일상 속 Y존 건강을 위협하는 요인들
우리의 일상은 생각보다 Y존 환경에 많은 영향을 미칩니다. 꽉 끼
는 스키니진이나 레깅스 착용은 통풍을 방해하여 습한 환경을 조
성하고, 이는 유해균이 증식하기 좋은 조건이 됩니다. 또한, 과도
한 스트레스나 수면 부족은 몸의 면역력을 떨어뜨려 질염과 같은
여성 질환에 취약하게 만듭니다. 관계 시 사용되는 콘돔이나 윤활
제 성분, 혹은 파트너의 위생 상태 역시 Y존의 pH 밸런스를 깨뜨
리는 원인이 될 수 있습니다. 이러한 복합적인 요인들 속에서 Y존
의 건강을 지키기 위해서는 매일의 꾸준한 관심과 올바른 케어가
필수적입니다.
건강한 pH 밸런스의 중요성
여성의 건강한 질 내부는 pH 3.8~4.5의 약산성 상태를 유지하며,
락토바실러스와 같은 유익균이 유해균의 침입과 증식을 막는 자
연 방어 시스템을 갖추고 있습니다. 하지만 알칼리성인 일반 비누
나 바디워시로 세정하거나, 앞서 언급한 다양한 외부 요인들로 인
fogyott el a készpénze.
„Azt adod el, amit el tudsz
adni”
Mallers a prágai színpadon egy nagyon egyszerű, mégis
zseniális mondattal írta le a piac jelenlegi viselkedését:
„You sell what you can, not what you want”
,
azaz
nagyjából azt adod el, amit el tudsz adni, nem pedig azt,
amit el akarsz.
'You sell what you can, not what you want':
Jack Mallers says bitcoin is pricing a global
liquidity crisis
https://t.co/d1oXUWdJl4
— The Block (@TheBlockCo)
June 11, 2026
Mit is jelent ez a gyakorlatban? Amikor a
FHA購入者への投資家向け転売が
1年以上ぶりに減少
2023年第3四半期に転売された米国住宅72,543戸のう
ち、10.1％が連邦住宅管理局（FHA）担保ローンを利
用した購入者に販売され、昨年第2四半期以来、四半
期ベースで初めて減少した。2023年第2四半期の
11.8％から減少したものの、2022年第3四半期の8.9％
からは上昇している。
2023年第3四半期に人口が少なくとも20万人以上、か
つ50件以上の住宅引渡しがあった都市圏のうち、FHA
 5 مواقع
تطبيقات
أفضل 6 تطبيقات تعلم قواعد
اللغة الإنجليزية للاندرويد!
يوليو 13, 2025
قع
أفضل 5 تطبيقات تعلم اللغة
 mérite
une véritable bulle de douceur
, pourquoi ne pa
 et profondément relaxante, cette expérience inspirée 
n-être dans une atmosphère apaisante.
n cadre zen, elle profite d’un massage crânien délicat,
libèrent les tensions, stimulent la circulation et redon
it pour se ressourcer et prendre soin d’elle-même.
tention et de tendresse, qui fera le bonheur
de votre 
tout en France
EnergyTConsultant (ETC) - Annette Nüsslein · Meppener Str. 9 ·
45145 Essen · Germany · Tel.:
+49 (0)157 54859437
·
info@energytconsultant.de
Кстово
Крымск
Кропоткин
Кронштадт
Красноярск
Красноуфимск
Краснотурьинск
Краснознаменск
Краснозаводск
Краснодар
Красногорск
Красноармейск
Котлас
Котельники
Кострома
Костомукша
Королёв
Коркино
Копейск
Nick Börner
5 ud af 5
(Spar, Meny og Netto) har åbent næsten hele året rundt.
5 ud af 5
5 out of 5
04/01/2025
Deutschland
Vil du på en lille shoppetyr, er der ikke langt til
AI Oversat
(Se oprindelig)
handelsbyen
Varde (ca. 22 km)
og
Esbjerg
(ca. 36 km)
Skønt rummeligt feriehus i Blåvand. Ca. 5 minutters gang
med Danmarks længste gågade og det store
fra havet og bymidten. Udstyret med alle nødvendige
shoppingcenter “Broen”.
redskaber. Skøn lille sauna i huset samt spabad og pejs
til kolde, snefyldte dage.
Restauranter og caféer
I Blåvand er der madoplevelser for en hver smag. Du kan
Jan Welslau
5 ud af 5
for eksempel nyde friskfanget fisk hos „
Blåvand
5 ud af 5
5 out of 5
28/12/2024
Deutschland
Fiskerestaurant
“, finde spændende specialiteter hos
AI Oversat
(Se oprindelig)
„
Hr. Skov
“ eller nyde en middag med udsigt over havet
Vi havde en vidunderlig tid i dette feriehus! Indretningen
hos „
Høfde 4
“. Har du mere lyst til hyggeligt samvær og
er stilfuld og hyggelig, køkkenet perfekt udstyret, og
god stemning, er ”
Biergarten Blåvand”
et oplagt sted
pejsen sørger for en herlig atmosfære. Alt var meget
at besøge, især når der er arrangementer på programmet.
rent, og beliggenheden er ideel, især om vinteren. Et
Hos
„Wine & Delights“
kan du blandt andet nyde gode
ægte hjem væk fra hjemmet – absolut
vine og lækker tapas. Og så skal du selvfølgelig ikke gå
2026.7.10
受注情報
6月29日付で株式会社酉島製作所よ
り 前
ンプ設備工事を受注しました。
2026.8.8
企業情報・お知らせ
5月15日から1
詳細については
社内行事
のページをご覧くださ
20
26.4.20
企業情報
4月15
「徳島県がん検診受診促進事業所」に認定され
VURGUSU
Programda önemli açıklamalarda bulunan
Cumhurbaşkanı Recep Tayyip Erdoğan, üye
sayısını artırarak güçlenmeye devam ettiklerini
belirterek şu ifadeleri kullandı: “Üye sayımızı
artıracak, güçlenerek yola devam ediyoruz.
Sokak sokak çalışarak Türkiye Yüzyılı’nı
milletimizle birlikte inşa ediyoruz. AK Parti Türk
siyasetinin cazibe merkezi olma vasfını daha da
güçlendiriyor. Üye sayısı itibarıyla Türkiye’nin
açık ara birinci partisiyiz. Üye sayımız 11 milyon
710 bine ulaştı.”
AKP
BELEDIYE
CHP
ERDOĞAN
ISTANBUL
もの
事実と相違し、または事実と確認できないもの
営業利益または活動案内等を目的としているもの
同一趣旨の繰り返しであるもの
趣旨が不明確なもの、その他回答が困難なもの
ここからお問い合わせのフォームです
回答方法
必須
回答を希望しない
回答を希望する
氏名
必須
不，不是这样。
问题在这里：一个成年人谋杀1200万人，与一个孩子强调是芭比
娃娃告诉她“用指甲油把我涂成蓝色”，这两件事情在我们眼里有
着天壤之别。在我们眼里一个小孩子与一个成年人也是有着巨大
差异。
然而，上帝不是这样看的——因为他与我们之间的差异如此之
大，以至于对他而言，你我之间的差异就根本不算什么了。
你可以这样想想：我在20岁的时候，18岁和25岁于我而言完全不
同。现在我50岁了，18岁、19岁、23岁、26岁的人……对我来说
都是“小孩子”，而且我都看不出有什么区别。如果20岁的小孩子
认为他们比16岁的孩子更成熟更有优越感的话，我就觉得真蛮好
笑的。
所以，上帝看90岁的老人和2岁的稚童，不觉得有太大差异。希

::::::::::

> _TASK GOAL_: Across the records above, return every line that contains the word "nyde".

> _RESULT FOR THIS TASK_:
for eksempel nyde friskfanget fisk hos „
“ eller nyde en middag med udsigt over havet
kan du blandt andet nyde gode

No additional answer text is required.